De même, ce pacte réitère l’exigence d’une coopération internationale permettant aux États de concilier le respect de leurs souverainetés nationales et la responsabilité morale qui leur incombe en matière de lutte contre la violation des droits de l’homme. Certes, l’inévitable tension entre la morale et la politique rend cette conciliation toujours difficile. Mais c’est justement pour armer nos États afin qu’ils puissent relever le défi moral que pose la protection de la dignité humaine à travers le monde que l’ONU, par ce pacte, vient rappeler la nécessité que la protection des personnes qui fuient la misère et la guerre devienne une cause commune qui engage équitablement tous les États.

Or, à moins de souscrire à une conception de la souveraineté nationale qui désengage une nation de toute responsabilité morale à l’égard des autres peuples, je vois mal comment se désolidariser d’un Pacte qui nous invite à une prise en charge collective de notre humanité.

Certes, l’ONU défend une conception de l’immigration que ne partage pas la majorité de nos concitoyens. Oui, les mesures que propose le Pacte pour lutter contre la xénophobie et le racisme sont discutables et problématiques ; qu’au sein des sociétés démocratiques, le fantasme du choc des civilisations a rendu suspecte l’idée que l’immigration constitue une richesse.

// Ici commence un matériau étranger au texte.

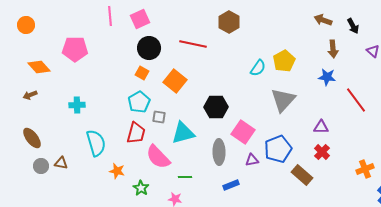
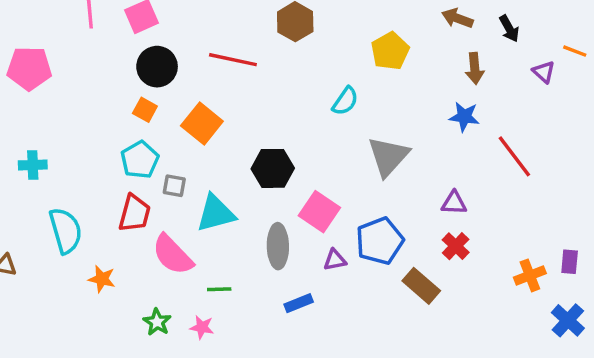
yellow pentagon: (284, 61) -> (390, 51), moved
green star: (141, 188) -> (157, 322), moved

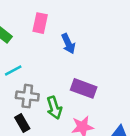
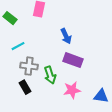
blue arrow: (68, 44) -> (66, 36), moved

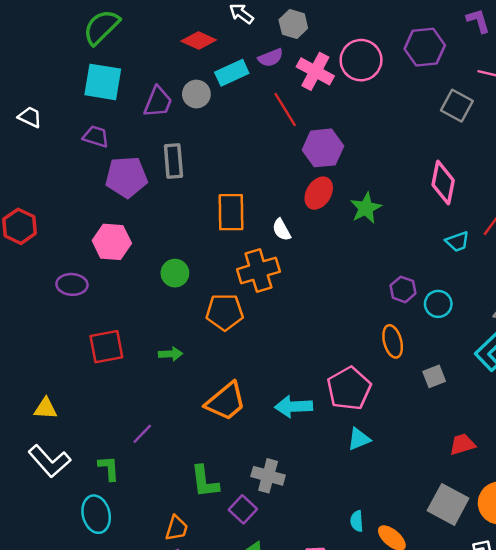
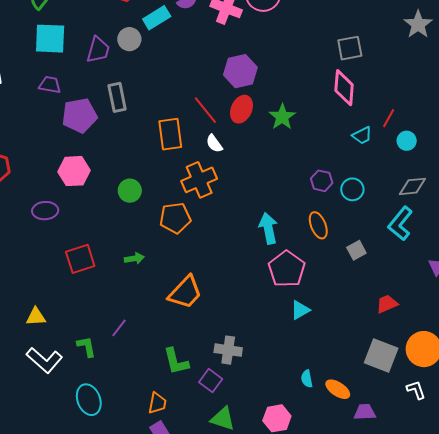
gray square: (457, 106) -> (350, 48), moved, turned -32
red line: (285, 109) -> (205, 110), moved
cyan arrow: (293, 407) -> (268, 228), moved, turned 88
green L-shape: (109, 468) -> (86, 347), moved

Mais en quoi ces considérations remettent-elles en cause la valeur et le bien-fondé des objectifs humanitaires que poursuit ce pacte ? Faudrait-il pour apaiser l’insécurité culturelle que vivent certains de nos concitoyens que les États s’érigent en défenseurs dogmatiques de l’identité nationale ? Auquel cas, que restera-t-il de la valeur morale d’un peuple qui circonscrit la sollicitude exclusivement à l’intérieur de ses frontières ?

Si l’éthique de la sollicitude n’est pas suffisante pour lutter contre les injustices qui causent la migration, je ne crois pas cependant qu’il faille renoncer à nos obligations humanitaires et à la coopération internationale qu’elles pourraient commander. La valeur de ce pacte, c’est de nous engager, dans un monde globalisé, à trouver une conciliation entre l’intérêt national et l’intérêt de l’humanité.

OPINION

Un projet inquiétant

Selon les médias, le premier ministre Justin Trudeau aurait déjà déclaré, reprenant la formule du premier ministre français Michel Rocard, que le Canada ne peut pas accueillir toute la misère du monde.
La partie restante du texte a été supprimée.